Dan’s company was for sale and the management was cutting costs. The situation didn’t get better when the company became a division of Allied Signal later Honeywell.

Dan showed his manager a video cassette of the new ground-prox operating successfully in the cockpit of their plane. His manager told him to carry on.

His engineers ran into trouble when they required digitized maps of the whole world. The US and Canada produced the required maps but some countries wanted ridiculous compensations for the maps.

Africa did not have digitized maps. Eventually they were sold maps of the whole world compiled by the former Soviet Union.

Map Of World Stored On A Chip

With a map of the world stored on a chip and three circuit boards slotted into a box the size of a telephone directory. Amazingly Dan had the same problems having the airlines buy and install the new device as he had twenty years previously.

The FAA and the airlines thought it was unnecessary. Dan arranged a meeting with David Fleming, chief technical pilot of British Airways.

David and Jack, chief test pilot of the UK’s Civil Aviation Authority then installed the device in a 747 and flew to test it.

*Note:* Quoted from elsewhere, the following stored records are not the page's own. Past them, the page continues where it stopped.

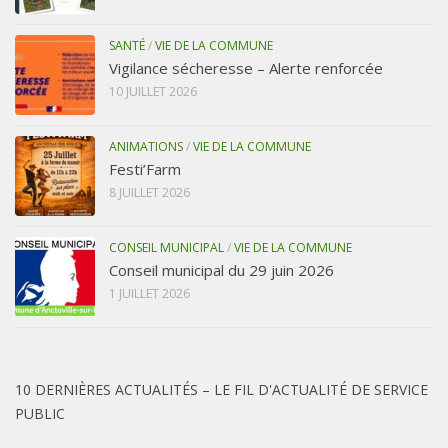
SANTÉ
/
VIE DE LA COMMUNE
Vigilance sécheresse – Alerte renforcée
10 JUILLET 2026
ANIMATIONS
/
VIE DE LA COMMUNE
Festi’Farm
8 JUILLET 2026
CONSEIL MUNICIPAL
/
VIE DE LA COMMUNE
Conseil municipal du 29 juin 2026
1 JUILLET 2026
10 DERNIÈRES ACTUALITÉS – LE FIL D'ACTUALITÉ DE SERVICE
PUBLIC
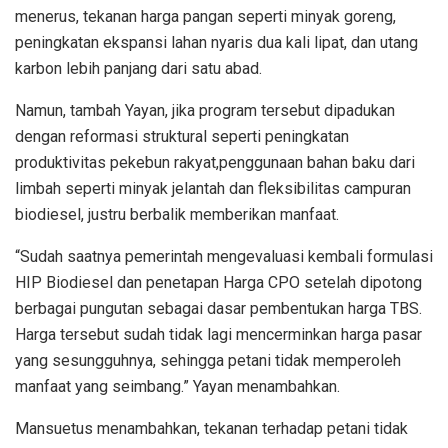
menerus, tekanan harga pangan seperti minyak goreng,
peningkatan ekspansi lahan nyaris dua kali lipat, dan utang
karbon lebih panjang dari satu abad.
Namun, tambah Yayan, jika program tersebut dipadukan
dengan reformasi struktural seperti peningkatan
produktivitas pekebun rakyat,penggunaan bahan baku dari
limbah seperti minyak jelantah dan fleksibilitas campuran
biodiesel, justru berbalik memberikan manfaat.
“Sudah saatnya pemerintah mengevaluasi kembali formulasi
HIP Biodiesel dan penetapan Harga CPO setelah dipotong
berbagai pungutan sebagai dasar pembentukan harga TBS.
Harga tersebut sudah tidak lagi mencerminkan harga pasar
yang sesungguhnya, sehingga petani tidak memperoleh
manfaat yang seimbang.” Yayan menambahkan.
Mansuetus menambahkan, tekanan terhadap petani tidak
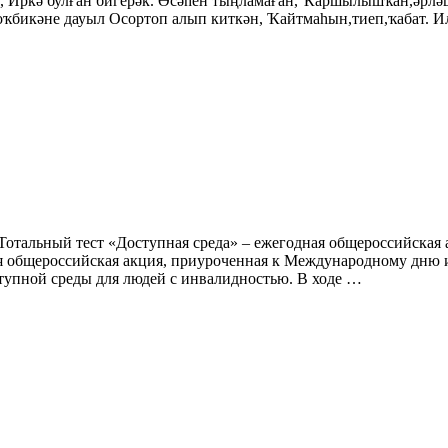
 Иркә булған бигерәк. Әсәһен тыңламаған, Ҡаршылышҡан,әрләшк
рлоҡбикәне дауыл Осортоп алып киткән, Ҡайтмаһын,тиеп,ҡабат. 
я Тотальный тест «Доступная среда» – ежегодная общероссийска
ая общероссийская акция, приуроченная к Международному дню 
тупной среды для людей с инвалидностью. В ходе …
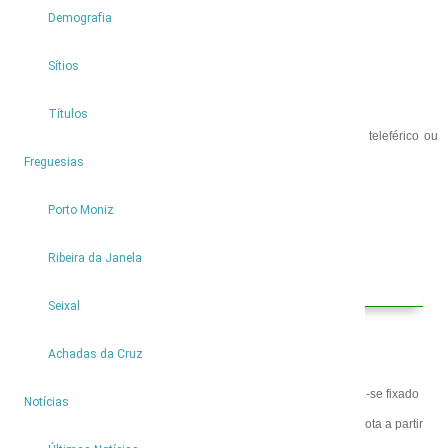
consumo local.
Demografia
Sítios
Títulos
Poderá aceder ao calhau das Achadas da Cruz descendo de teleférico ou
fazendo os circuitos da
Vereda do Calhau
e
Vereda da Ladeira
.
4
Freguesias
Porto Moniz
Ribeira da Janela
Como Chegar
Seixal
Achadas da Cruz
O ponto de partida do percurso que pretende efetuar encontra-se fixado
9
Notícias
no mapa abaixo. Por definição, o trajeto do mapa evidencia a rota a partir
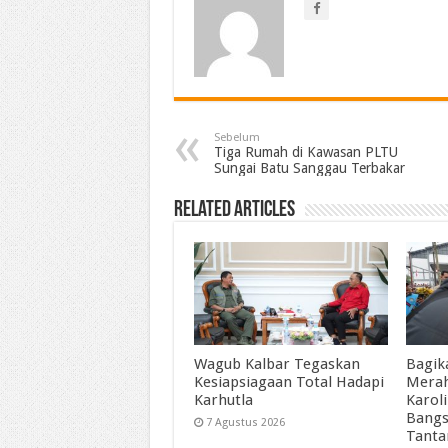
Sebelum
Tiga Rumah di Kawasan PLTU
Sungai Batu Sanggau Terbakar
Related Articles
Wagub Kalbar Tegaskan
Bagik
Kesiapsiagaan Total Hadapi
Merah
Karhutla
Karol
Bangs
7 Agustus 2026
Tant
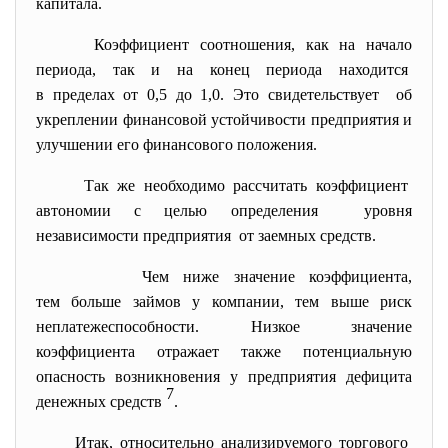
капитала.
Коэффициент соотношения, как на начало
периода, так и на конец периода находится
в пределах от 0,5 до 1,0. Это свидетельствует об
укреплении финансовой устойчивости предприятия и
улучшении его финансового положения.
Так же необходимо рассчитать коэффициент
автономии с целью определения уровня
независимости предприятия от заемных средств.
Чем ниже значение
коэффициента,
тем больше займов у компании, тем выше риск
неплатежеспособности. Низкое значение
коэффициента отражает также потенциальную
опасность возникновения у предприятия дефицита
7
денежных средств
.
Итак, относительно анализируемого торгового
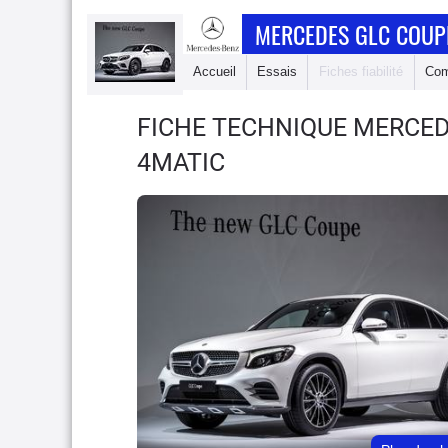
MERCEDES GLC COUP
Accueil
Essais
Fiches fiabilité
Com
FICHE TECHNIQUE MERCE
4MATIC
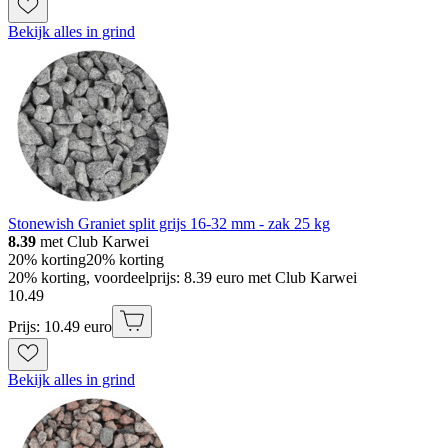
Bekijk alles in grind
Stonewish Graniet split grijs 16-32 mm - zak 25 kg
8.39
met Club Karwei
20% korting
20% korting
20% korting, voordeelprijs: 8.39 euro met Club Karwei
10
.
49
Prijs: 10.49 euro
Bekijk alles in grind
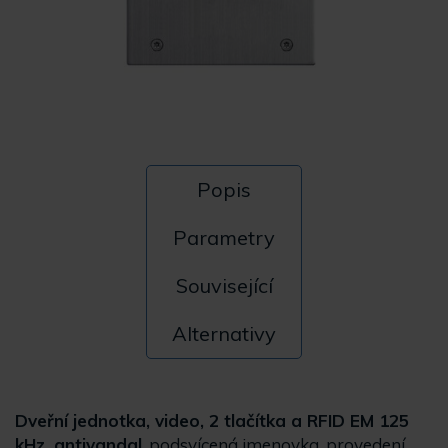
Popis
Parametry
Související
Alternativy
Dveřní jednotka, video, 2 tlačítka a RFID EM 125
kHz, antivandal
, podsvícená jmenovka, provedení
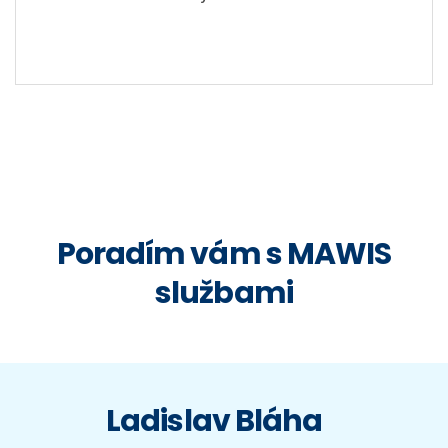
Poradím vám s MAWIS
službami
Ladislav Bláha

He was very impressed with the device.

American Airlines 757 Crashes On Way To Columbia

Just before Christmas 1995 an American Airlines 757 crashed in low clouds on approach to Cali, Colombia, killing 159 people.

Dan learnt that the old-style ground-prox had sounded 12 seconds before impact, the warning had come too late and the aircraft flew straight into a mountain. The new ground-prox would have saved them.

Three days later Dan was in AA’s Dallas headquarters, addressing a room packed with senior pilots and safety managers.

Hooking up a laptop and projecting the image on a wall screen, he simulated the doomed jet’s flight path. The outline of the mountain appeared in bright red.

Soon orders poured in for the new device. All passenger planes in the US had to have the enhanced ground prox installed by 2005. South Africa has not yet made the new device compulsory, although all passenger planes use the original version.

Source

How Ground-Prox Operates

On an Air France 777 flight from Sao Paulo to Rio, 15 seconds from landing the ground-prox warned, ‘Pull up.’ The pilots obeyed.

Faulty guidance equipment on the ground, was directing them to land nearly six kilometers short of the runway.

Transmission lines and radio towers are being programmed into digital maps, so helicopters can use ground-prox. Dan and his engineers continue to improve their device.

How Ground-Prox Operates.

  • The solid red area represents ground which the plane risks hitting within about 30 seconds or less.
  • The solid yellow area indicates dangerous terrain within about 30-60 seconds flying time.
  • Green dots represent land that is below the aircraft.
  • Yellow dots mark a area that is at approximately the same altitude as the plane.
  • Red dots show ground that is well above the aircraft.
  • The open white triangle at the bottom of the photograph shows the position of the plane.

This content is accurate and true to the best of the author’s knowledge and is not meant to substitute for formal and individualized advice from a qualified professional.